4. To transfer pastry, wrap it around the rolling pin; unroll it a 9 inch pie plate. Ease pastry into pie plate without stretching it. Trim pastry even with rim of pie plate. Transfer filling into pastry lined pie plate. (Recipe for filling will follow down below.)

5. Roll the remaining dough ball into a circle about 12 inches in diameter. Place pastry on the filling; trim to 1\2 inch beyond edge of pie plate. Fold top pastry under the bottom pastry. Crimp the edge as desired. (For my pie I did a fluted edge.) Cut slits on top pastry to allow steam to escape. Baked as directed in individual recipe.


Recipe for Apple Pie
Prep Time: 30 minutes
Bake: 1 hour
Oven: 375 F
Makes: 8 servings

1 recipe Pastry Double-Crusted Pie ( recipe up above)
6 cups thinly sliced, peeled cooking apples ( You can use any kind of apples. I used Jonagold apples. They worked pretty good. Another tip I have is to stuff as many apples as you can in the pie. The less apples you use the more likely your filling as it cooks will become mushy and pretty a watery mushy mess. The apples do shrink.)
3\4 cup sugar
2 tablespoons all-purpose flour. ( Again I did use an all-purpose gluten free flour.)
1\2 teaspoon cinnamon
1\8 teaspoon ground nutmeg
Milk or Egg Yolks optional


 Directions
1. Prepare and roll out pastry for double-crust pie. Line a 9 inch pie plate with half of the dough. ( crust recipe above)

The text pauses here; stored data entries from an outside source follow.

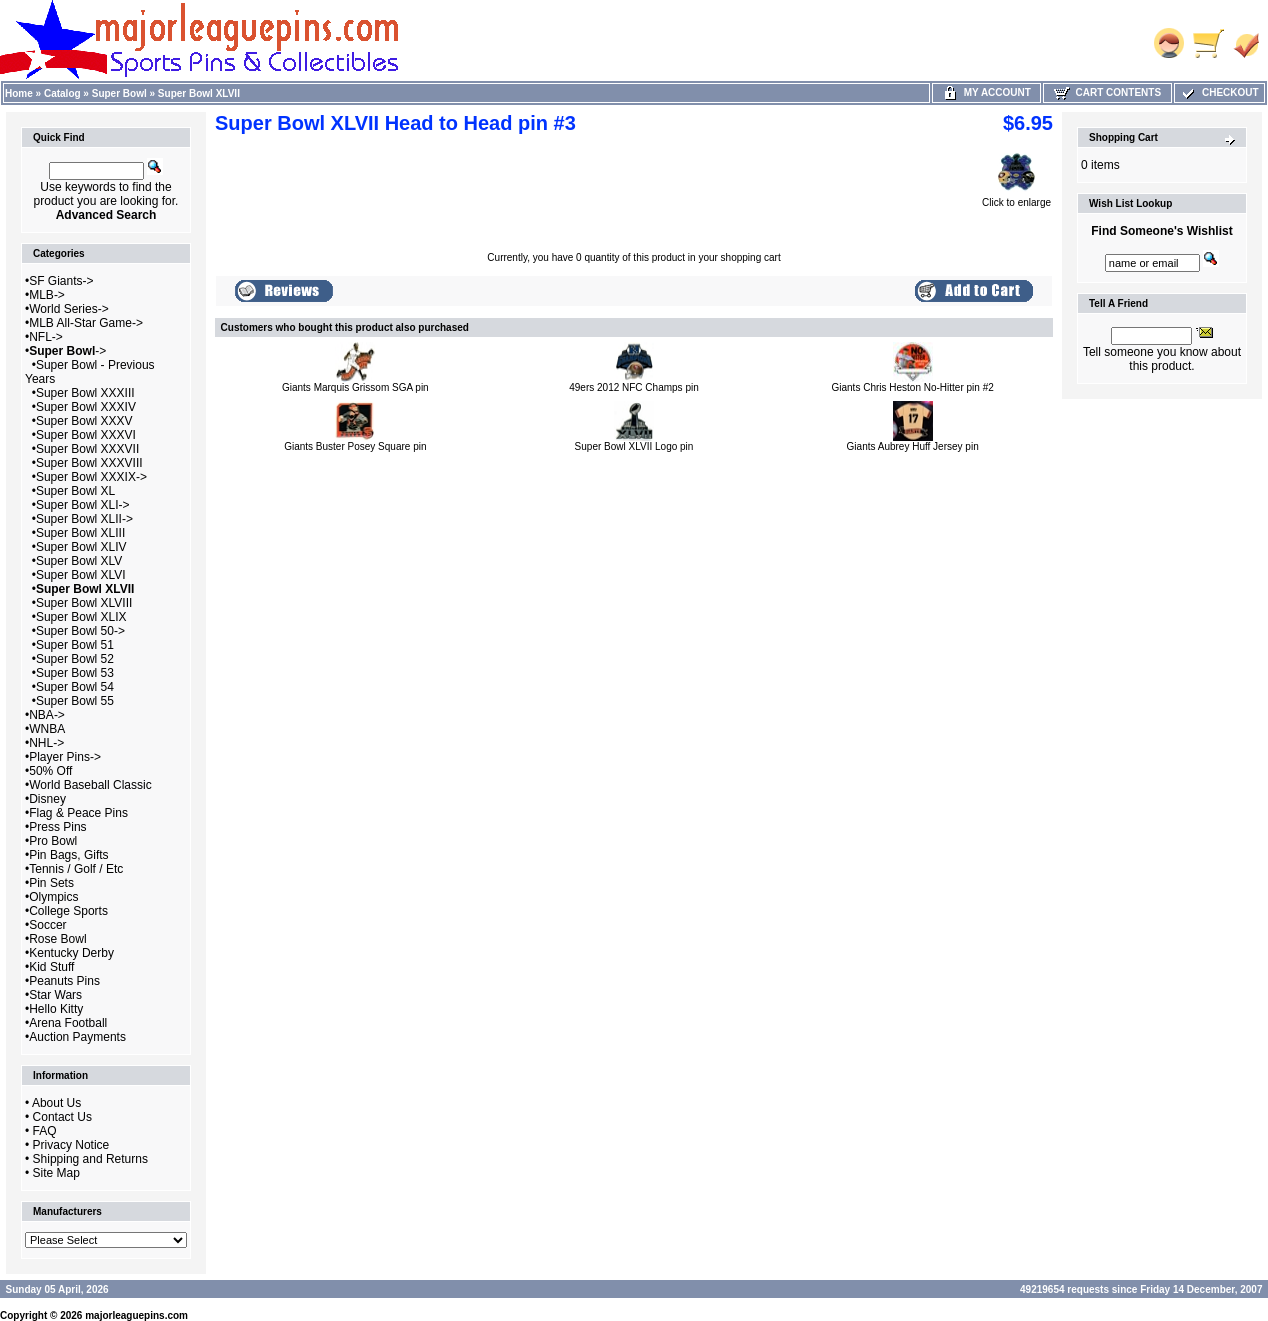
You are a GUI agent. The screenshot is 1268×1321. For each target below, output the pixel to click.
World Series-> (68, 309)
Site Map (56, 1173)
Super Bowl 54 (75, 687)
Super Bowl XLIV (81, 547)
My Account (986, 92)
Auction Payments (77, 1037)
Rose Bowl (57, 939)
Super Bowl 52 (75, 659)
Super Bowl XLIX (81, 617)
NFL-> (46, 337)
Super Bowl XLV (79, 561)
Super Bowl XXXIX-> (91, 477)
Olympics (53, 897)
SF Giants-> (61, 281)
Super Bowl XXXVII (87, 449)
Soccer (47, 925)
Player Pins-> (65, 757)
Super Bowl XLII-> (84, 519)
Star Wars (55, 995)
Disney (47, 799)
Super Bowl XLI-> (83, 505)
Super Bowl (119, 93)
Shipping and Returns (90, 1159)
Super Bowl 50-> (80, 631)
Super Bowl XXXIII (85, 393)
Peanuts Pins (64, 981)
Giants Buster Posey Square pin (355, 446)
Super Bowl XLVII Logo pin (634, 446)
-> (67, 351)
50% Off (50, 771)
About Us (56, 1103)
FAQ (45, 1131)
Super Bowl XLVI (81, 575)
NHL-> (46, 743)
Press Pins (57, 827)
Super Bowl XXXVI (86, 435)
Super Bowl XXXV (84, 421)
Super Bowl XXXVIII (89, 463)
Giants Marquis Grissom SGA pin (355, 387)
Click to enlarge (1016, 198)
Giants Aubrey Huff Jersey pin (913, 446)
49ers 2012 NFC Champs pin (634, 387)
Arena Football (68, 1023)
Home (19, 93)
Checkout (1219, 92)
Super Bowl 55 (75, 701)
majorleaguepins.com (136, 1315)
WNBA (47, 729)
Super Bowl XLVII (199, 93)
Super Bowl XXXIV (86, 407)
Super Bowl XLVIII (84, 603)
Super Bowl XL (75, 491)
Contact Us (62, 1117)
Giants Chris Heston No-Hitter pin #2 (913, 387)
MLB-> (47, 295)
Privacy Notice (71, 1145)
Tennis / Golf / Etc (76, 869)
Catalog (62, 93)
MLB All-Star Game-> (86, 323)
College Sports (68, 911)
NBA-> (47, 715)
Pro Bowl (53, 841)
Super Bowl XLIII (80, 533)
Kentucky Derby (71, 953)
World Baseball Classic (90, 785)
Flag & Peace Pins (78, 813)
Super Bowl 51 (75, 645)
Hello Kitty (56, 1009)
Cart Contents (1107, 92)
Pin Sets (51, 883)
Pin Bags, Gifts (68, 855)
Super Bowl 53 (75, 673)
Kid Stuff (51, 967)
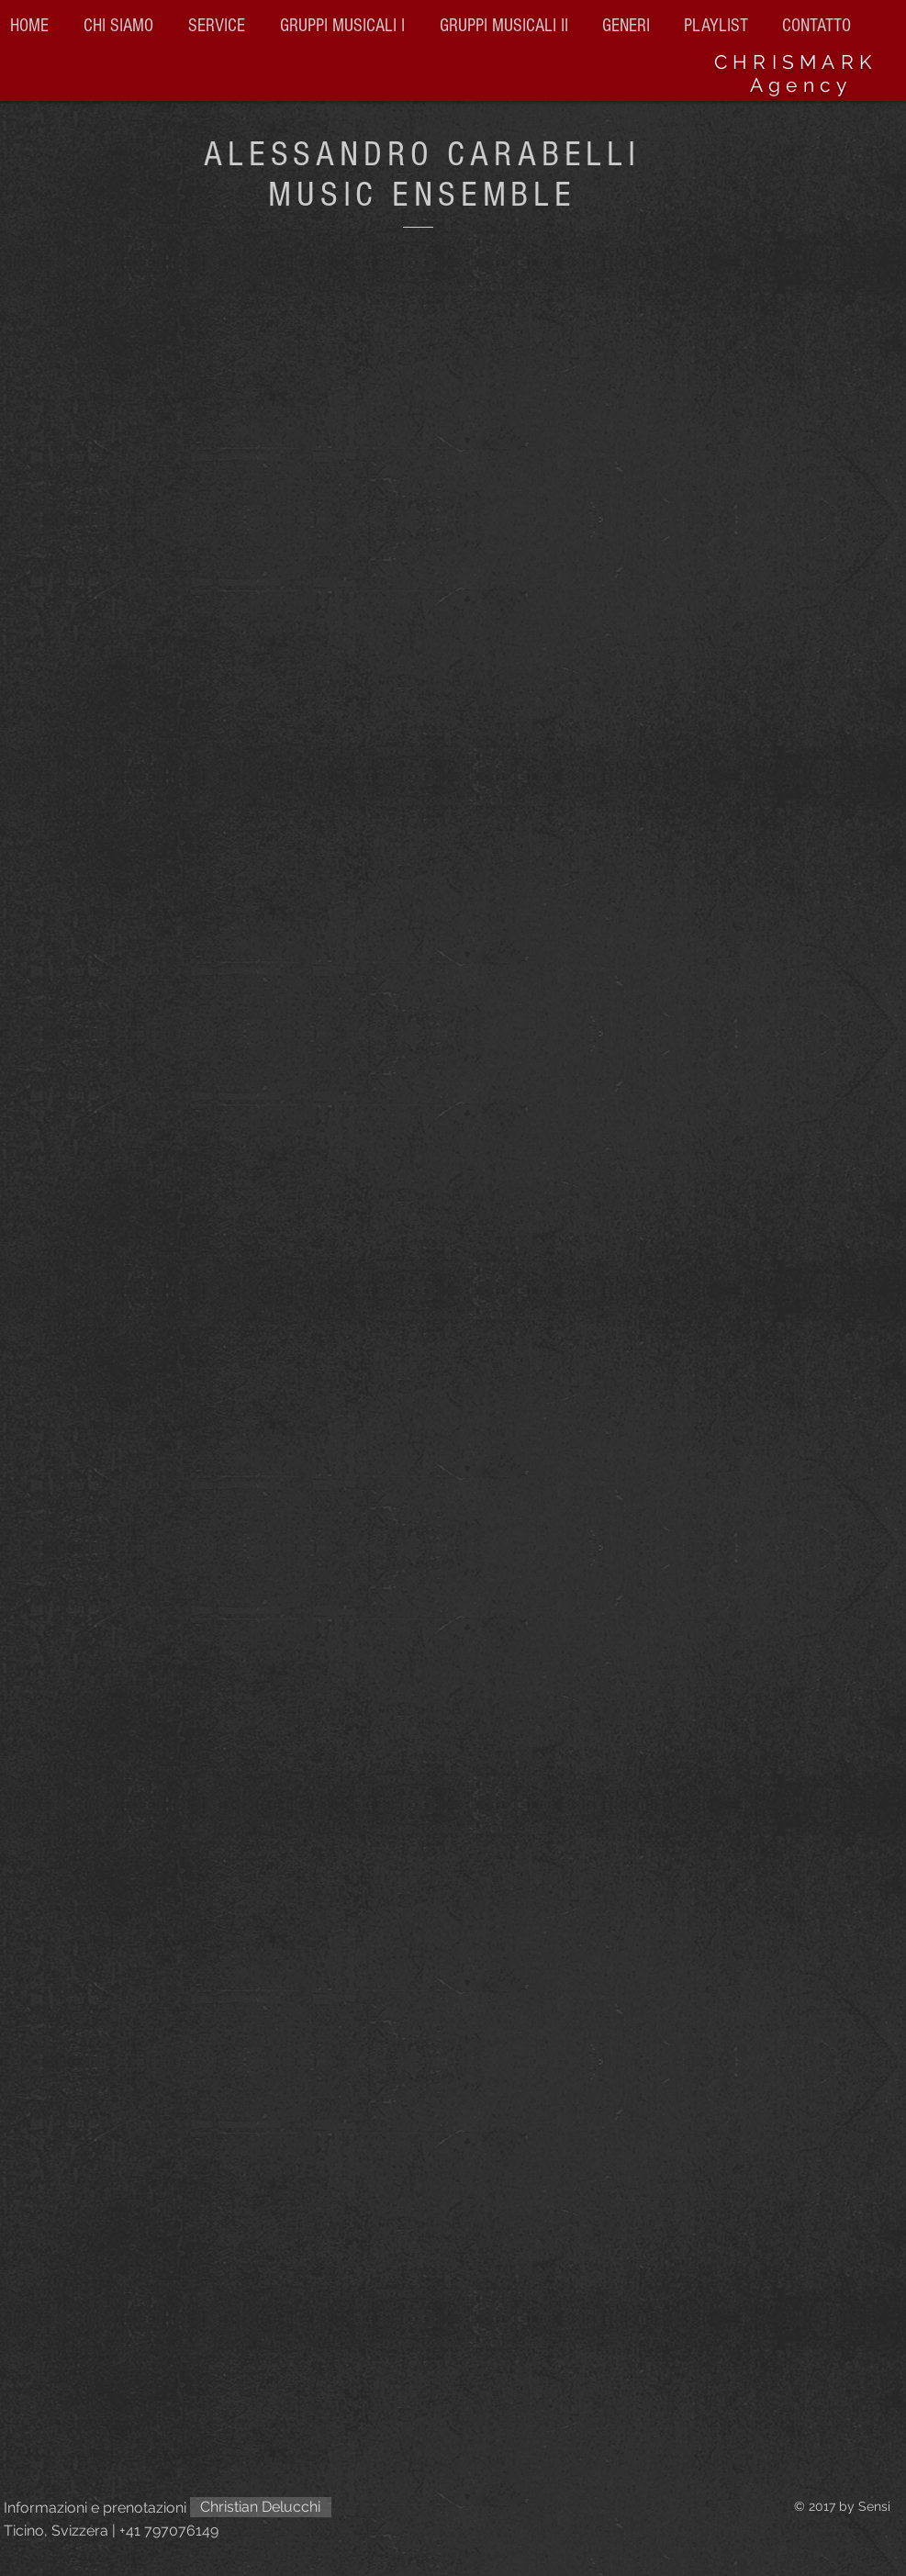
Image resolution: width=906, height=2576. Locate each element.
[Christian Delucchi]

2. In a large bowl stir together sugar, flour, cinnamon, and nutmeg. Add apple slices and gently toss them until coated.

3. Transfer apple mixture to the pastry-lined pie plate. Trim bottom pastry to edge of  pie plate. ( if not already done) With the rest of the pastry place over filling, and do as directed as in the above recipe for the crust.

4. If desired brush top of the pastry with milk or egg yolks for a more golden brown look. ( I used milk, but I think I would have been better off with the egg yolks. Egg yolks seem to work better than milk.) To prevent over-browning, cover pie edges with fowl. Bake at 375 for 40 minutes. Remove fowl, and put back in the oven for an additional 20 minutes or until the filing starts to bubble out of your slits. Cool on a wire rack.

If you want the filling to stay firm in the pie, and not fall out at least have the pie cool over night. If the pie falling apart doesn't bother you ,though, let it cool for a couple hours. It depends on when you want to serve the pie and what time you make it. All I have to say now is Enjoy.